G. P. :  Si le but est d’adapter un modèle existant et de faire « moins mal », le bio est un bon début. Mais si votre but est de transformer l’économie pour qu’elle devienne compétitive et puisse répondre aux besoins de tout le monde, là, c’est clairement insuffisant. Par ailleurs, il ne faut pas que ce soit un prétexte pour se donner bonne conscience – « je suis bio, donc c’est moins grave si je ne suis pas local. » – Il ne faut plus se contenter de « faire moins mal ». Il faut « faire du bien »  ! La seule proposition qui est valable, c’est celle qui est meilleure pour l’environnement, la santé et le tissu local. Ça ne demande pas une simple amélioration… ça demande une vraie transformation. Et pour s’y mettre, la première chose à faire, c’est d’oublier tout ce que vous savez, tout votre historique. Il faut faire un inventaire des actifs disponibles, de ses forces – surtout pas de ses faiblesses – et du portefeuille d’opportunités qui s’offre.

Est-ce que changer son modèle de production et de consommation exige aussi de changer l’organisation d’une entreprise ?

G. P. :  C’est assez étonnant. Tout le monde s’accorde à dire que les bureaux des années 60, où chacun est installé dans sa petite pièce fermée, c’est le passé. Par contre, penser à faire évoluer les modèles de gestion serait impossible. Alors qu’on a tous les outils à disposition. Mais après 50 ans de MBA où chacun a été formé à travailler sur des fichiers Excel, il devient difficile d’éliminer certains usages. Les jeunes ont beaucoup plus l’habitude de travailler en multitasking, un peu comme les GAFA. Or, on nous a rabâché que le travail doit se faire de manière linéaire et la majorité des chefs d’entreprise sont formés ainsi. 

Alors que vous possédiez une marque de lessive écologique, vous avez tout arrêté pour ne pas contribuer à la déforestation. Peut-on réformer toutes les industries ?

G. P. :  Un entrepreneur ou un PDG d’entreprise qui n’a jamais connu de crise est un menteur. Ou alors il ne gère pas vraiment son entreprise… Il faut savoir que les moments de crise sont de bonnes nouvelles. Pour se réformer, les entreprises doivent se confronter aux problèmes et sortir du système linéaire dans lequel elles sont ancrées. Celles qui jugent qu’il est trop tard pour changer – notamment celles qui exploitent les ressources – auront un avantage compétitif à court terme. Mais elles perdront sur le long terme.

Pensez-vous que le changement viendra d’en haut – de mesures contraignantes prises par les instances politiques – ou d’en bas, c’est-à-dire des consommateurs ou des employés ?

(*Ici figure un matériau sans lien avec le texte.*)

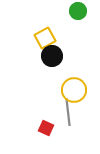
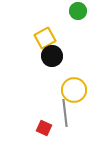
gray line: moved 3 px left, 1 px down
red square: moved 2 px left
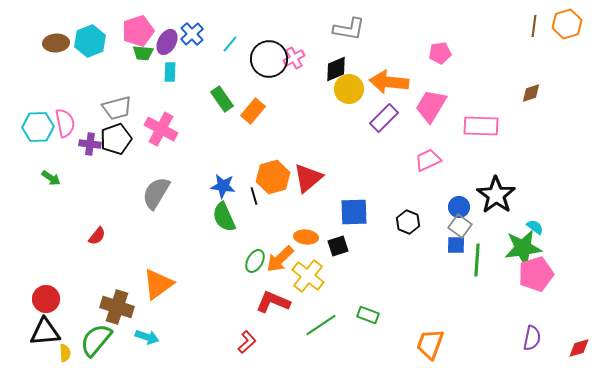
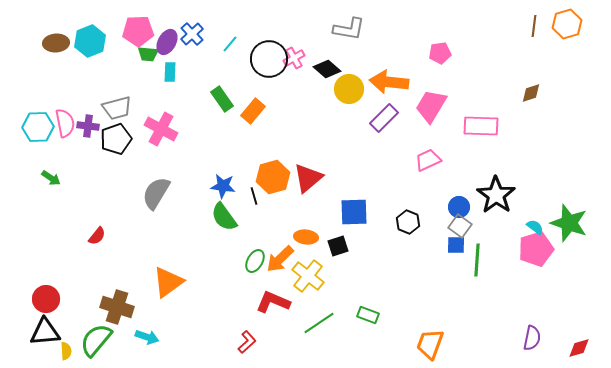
pink pentagon at (138, 31): rotated 16 degrees clockwise
green trapezoid at (143, 53): moved 5 px right, 1 px down
black diamond at (336, 69): moved 9 px left; rotated 64 degrees clockwise
purple cross at (90, 144): moved 2 px left, 18 px up
green semicircle at (224, 217): rotated 12 degrees counterclockwise
green star at (523, 248): moved 46 px right, 25 px up; rotated 27 degrees clockwise
pink pentagon at (536, 274): moved 25 px up
orange triangle at (158, 284): moved 10 px right, 2 px up
green line at (321, 325): moved 2 px left, 2 px up
yellow semicircle at (65, 353): moved 1 px right, 2 px up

G. P. :  Il ne faut jamais attendre qu’un président – d’un pays ou d’une entreprise – soit capable de changer de telle manière à ce qu’il y ait une transformation. Je n’y crois tout simplement pas. Ce sont, en général, les gens qui n’ont pas de fric ni d’expérience qui sont les plus aptes à conduire les transformations. La précondition étant de n’avoir rien à perdre. Sinon, on ne prend pas de risque, on s’en tient à ce que les experts disent être le futur. Il y a des exceptions, bien sûr… Mais en général les ruptures viennent de ceux qui sont installés en périphérie de l’économie. C’est aussi parce que le degré de liberté y est beaucoup plus avancé.

 Ce sont, en général, les gens qui n’ont pas de fric ni d’expérience qui sont les plus aptes à conduire les transformations. La précondition étant de n’avoir rien à perdre

Votre message est plutôt porteur d’espoir. Est-ce une vision utopiste ou réaliste ?

G. P. :  Quand on fait l'analyse et l'inventaire de toutes les opportunités, on devient vite optimiste. Nous sommes tellement ignorants de tout ce qui est possible.  

Avez-vous des exemples étonnants d’entreprises qui ont atteint le stade de l’économie bleue ?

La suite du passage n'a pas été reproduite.